** Work to complete **
For the entries below, report the number of lines containing "sich", without any other content.

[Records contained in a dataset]
====

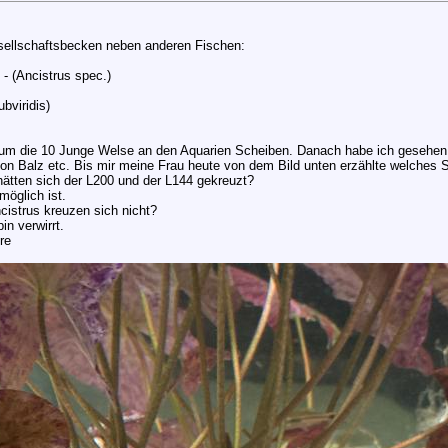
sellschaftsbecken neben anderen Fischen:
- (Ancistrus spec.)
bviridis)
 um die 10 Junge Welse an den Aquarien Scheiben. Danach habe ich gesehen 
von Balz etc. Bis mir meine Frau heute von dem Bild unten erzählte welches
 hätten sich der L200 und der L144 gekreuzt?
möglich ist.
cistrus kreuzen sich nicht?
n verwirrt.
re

====

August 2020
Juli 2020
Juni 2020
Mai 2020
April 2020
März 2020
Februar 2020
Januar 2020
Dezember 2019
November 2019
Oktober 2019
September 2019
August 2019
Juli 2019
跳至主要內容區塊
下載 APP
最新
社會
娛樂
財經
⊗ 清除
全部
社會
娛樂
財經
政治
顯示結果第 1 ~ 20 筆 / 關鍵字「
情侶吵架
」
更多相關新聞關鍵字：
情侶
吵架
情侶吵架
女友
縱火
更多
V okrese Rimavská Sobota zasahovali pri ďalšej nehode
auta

====

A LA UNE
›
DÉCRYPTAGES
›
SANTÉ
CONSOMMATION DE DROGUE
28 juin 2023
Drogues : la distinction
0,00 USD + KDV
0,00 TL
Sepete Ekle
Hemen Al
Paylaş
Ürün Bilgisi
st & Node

====

** Exercise solution **
2